Que l’individu reconnu comme microcosme ne cherche pas dans son esprit une explication du monde ! Le principe premier que le philosophe extrait des résultats et des hypothèses scientifiques, c’est que l’univers est un tout matériel où règne le déterminisme. La matière est l’univers, elle en fonde l’unité. Elle est par essence mouvement, c’est-à-dire énergie. Les molécules ou atomes qui la composent, hétérogènes, douées d’énergie potentielle, tantôt apparaissent inertes, tantôt subissent leurs interactions, leurs combinaisons, que le géomètre met en équations abstraites, mais que le chimiste explique par l’agitation (mouvement) interne causée par la chaleur, justifiant ainsi les interconnexions entre éléments apparemment discontinus (« la chimie prélavoisienne fonctionne comme médium entre la dynamique du physicien et le dynamisme vital » [Yvon Belaval]).

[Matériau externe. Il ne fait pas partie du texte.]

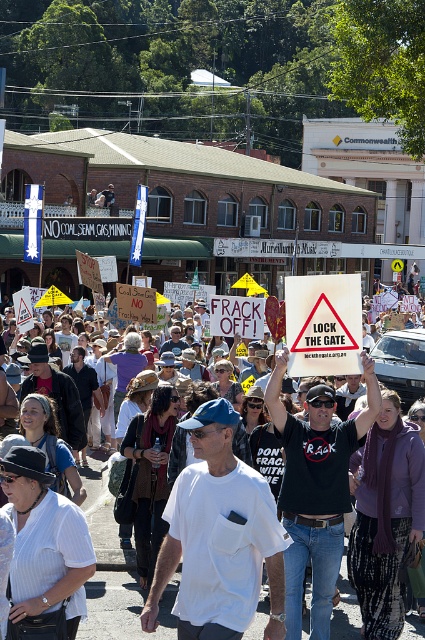 How far apart are white cotton shirt at center and white paper placard at center?

white cotton shirt at center and white paper placard at center are 11.17 feet apart from each other.

Is white cotton shirt at center smaller than white paper placard at center?

Indeed, white cotton shirt at center has a smaller size compared to white paper placard at center.

Measure the distance between white cotton shirt at center and camera.

white cotton shirt at center is 34.25 feet from camera.

I want to click on white cotton shirt at center, so click(115, 572).

Is black cotton t-shirt at center shorter than white paper placard at center?

No, black cotton t-shirt at center is not shorter than white paper placard at center.

This screenshot has height=640, width=425. Find the location of `black cotton t-shirt at center`. black cotton t-shirt at center is located at coordinates (316, 492).

Which is in front, point (362, 433) or point (99, 630)?

Point (362, 433) is more forward.

Does black cotton t-shirt at center have a greater height compared to white cotton shirt at center?

Yes.

You are a GUI agent. You are given a task and a screenshot of the screen. Output one action in this format:
    pyautogui.click(x=<x>, y=<y>)
    Task: Click on the black cotton t-shirt at center
    This screenshot has height=640, width=425.
    Given the screenshot: What is the action you would take?
    pyautogui.click(x=316, y=492)

Where is `black cotton t-shirt at center`? The image size is (425, 640). black cotton t-shirt at center is located at coordinates (316, 492).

Le grand exemple de l’effet provoqué par la chaleur est celui de l’œuf (article « Spinoza » de l’Encyclopédie). « La matière hétérogène, organisable, c’est déjà une substance vivante » (Jean Mayer). « Ce qui vit a toujours vécu et vivra sans fin. La seule différence que je connaisse entre la mort et la vie, c’est qu’à présent vous vivez en masse et que dissous, épars en molécules, dans vingt ans d’ici vous vivrez en détail » (à Sophie, du 15 oct. 1769).

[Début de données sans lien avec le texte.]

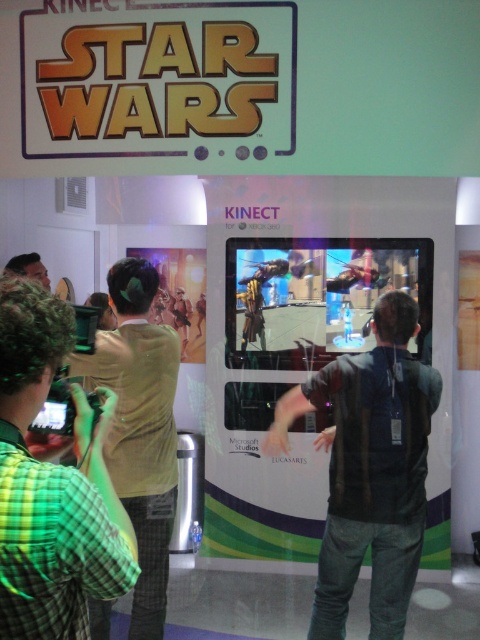 Question: Observing the image, what is the correct spatial positioning of dark gray vest at center in reference to light brown shirt at center?

Choices:
 (A) below
 (B) above

Answer: (A)

Question: Which object is positioned farthest from the green plaid shirt at left?

Choices:
 (A) light brown shirt at center
 (B) dark gray vest at center

Answer: (B)

Question: Which point is closer to the camera taking this photo?

Choices:
 (A) (325, 401)
 (B) (36, 506)

Answer: (B)

Question: Can you confirm if dark gray vest at center is positioned to the right of light brown shirt at center?

Choices:
 (A) no
 (B) yes

Answer: (B)

Question: Among these points, which one is nearest to the camera?

Choices:
 (A) (139, 483)
 (B) (110, 400)
 (C) (348, 435)

Answer: (B)

Question: Is green plaid shirt at left further to the viewer compared to light brown shirt at center?

Choices:
 (A) yes
 (B) no

Answer: (B)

C’est que la matière est douée de la propriété essentielle de sensibilité, tantôt potentielle, tantôt mise en jeu par l’animation d’une substance animale préalablement douée de vie. « L’animal est le laboratoire où la sensibilité, d’inerte qu’elle était, devient active » (à Duclos, du 10 oct. 1765).

La sensibilité, propriété réelle de la matière, n’est pas, en termes philosophiques, un être. Il en est de même de la pensée. « La pensée est le résultat de la sensibilité » (à Duclos, même lettre). Elle n’est pas un « être distinct de l’instrument » (c’est-à-dire du corps), elle est une propriété de l’être organisé (Rêve de d’Alembert).

Il n’est donc au monde aucun être immatériel, aucune intelligence cosmique. L’hypothèse d’un Dieu-Univers (« la seule espèce de dieu qui se conçoive ») est une illusion des spinozistes, que rejette le matérialiste conséquent.

Le monisme de Diderot s’opposait d’abord au dualisme spiritualiste qui inspire l’idéologie religieuse ; affiné par l’opposition à l’idéalisme de Berkeley comme au panthéisme, il ne s’est développé qu’en dépassant le mécanisme, tout en évitant les facilités du vitalisme. Animé d’un sens aigu de la modification dans la durée et de l’interaction combinatoire, il marque la naissance du matérialisme moderne (Lénine, préface de Matérialisme et empiriocriticisme).